RECORD SET -
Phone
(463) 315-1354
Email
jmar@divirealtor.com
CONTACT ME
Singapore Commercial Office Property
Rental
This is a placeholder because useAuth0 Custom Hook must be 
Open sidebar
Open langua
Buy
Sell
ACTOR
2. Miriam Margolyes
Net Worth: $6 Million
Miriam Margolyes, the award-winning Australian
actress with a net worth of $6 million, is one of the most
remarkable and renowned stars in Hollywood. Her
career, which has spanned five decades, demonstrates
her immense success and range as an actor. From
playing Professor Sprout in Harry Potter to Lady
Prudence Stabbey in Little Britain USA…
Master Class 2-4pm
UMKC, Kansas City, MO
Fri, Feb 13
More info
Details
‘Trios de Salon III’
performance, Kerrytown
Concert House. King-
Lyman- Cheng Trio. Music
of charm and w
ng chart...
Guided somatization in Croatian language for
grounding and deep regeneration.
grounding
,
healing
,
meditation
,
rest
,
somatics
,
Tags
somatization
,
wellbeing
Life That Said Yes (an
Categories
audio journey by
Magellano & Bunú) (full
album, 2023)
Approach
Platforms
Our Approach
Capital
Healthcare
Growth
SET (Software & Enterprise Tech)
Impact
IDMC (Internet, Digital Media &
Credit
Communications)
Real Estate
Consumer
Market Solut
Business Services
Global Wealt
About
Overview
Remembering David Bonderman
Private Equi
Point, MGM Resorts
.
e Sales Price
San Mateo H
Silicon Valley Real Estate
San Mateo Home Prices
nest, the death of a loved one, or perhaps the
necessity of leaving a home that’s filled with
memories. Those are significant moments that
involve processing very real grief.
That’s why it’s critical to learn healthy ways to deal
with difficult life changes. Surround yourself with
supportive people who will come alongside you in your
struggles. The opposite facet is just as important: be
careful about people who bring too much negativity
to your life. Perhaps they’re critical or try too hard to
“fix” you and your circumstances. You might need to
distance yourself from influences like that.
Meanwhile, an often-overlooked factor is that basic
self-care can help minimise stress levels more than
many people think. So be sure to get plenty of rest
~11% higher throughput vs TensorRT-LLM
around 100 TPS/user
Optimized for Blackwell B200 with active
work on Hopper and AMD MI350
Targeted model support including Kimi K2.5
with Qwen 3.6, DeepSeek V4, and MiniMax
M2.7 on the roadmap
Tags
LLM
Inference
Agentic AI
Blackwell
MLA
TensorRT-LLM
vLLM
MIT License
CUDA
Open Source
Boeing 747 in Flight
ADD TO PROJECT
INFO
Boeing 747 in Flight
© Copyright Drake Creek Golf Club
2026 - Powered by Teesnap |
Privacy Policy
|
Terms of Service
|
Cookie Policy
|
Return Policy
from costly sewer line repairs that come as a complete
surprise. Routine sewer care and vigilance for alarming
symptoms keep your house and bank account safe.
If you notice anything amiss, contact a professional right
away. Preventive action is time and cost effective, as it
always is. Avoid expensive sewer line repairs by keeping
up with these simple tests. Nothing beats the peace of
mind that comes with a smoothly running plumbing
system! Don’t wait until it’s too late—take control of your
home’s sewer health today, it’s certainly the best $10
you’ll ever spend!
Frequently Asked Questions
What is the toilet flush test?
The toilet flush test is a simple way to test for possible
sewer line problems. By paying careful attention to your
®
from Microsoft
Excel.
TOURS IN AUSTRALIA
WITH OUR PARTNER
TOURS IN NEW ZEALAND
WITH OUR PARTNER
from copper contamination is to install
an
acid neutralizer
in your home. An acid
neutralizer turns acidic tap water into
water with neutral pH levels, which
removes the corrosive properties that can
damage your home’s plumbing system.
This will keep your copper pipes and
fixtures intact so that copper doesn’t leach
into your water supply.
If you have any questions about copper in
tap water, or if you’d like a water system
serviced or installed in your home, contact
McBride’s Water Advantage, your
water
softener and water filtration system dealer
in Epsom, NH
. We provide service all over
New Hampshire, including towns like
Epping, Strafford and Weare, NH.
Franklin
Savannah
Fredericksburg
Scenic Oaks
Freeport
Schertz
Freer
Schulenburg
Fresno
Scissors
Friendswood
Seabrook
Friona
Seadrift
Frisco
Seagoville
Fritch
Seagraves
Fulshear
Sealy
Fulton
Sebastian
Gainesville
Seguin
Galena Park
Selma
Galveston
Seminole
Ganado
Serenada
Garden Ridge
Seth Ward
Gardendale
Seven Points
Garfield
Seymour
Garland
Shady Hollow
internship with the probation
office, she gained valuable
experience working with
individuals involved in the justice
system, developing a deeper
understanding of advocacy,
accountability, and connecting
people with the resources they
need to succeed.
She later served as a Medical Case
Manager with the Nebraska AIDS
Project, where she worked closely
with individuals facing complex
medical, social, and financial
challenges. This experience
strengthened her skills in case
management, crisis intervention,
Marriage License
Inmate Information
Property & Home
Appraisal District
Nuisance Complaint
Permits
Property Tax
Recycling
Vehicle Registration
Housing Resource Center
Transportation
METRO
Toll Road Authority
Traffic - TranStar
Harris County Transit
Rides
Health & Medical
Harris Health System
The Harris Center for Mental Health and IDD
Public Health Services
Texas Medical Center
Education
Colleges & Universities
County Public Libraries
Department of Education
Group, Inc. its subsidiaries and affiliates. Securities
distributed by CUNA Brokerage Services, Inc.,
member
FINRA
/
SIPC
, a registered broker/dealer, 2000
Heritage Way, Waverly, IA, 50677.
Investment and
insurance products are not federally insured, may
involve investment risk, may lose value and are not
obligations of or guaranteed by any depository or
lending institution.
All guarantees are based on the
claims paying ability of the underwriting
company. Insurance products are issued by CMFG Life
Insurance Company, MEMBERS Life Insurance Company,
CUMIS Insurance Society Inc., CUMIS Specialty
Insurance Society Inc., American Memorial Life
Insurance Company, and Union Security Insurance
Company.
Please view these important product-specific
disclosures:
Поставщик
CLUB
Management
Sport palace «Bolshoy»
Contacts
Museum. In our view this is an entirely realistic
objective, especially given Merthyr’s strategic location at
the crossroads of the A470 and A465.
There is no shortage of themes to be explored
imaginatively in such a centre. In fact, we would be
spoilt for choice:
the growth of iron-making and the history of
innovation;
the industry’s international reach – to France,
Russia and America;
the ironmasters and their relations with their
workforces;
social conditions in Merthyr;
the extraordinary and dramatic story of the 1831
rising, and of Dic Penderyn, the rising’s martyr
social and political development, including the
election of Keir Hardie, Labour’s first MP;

INSTRUCTIONS FOR THE TASK -
Copy out all lines from the records where the word "Services" appears.

EXERCISE RESULT -
Business Services
Public Health Services
distributed by CUNA Brokerage Services, Inc.,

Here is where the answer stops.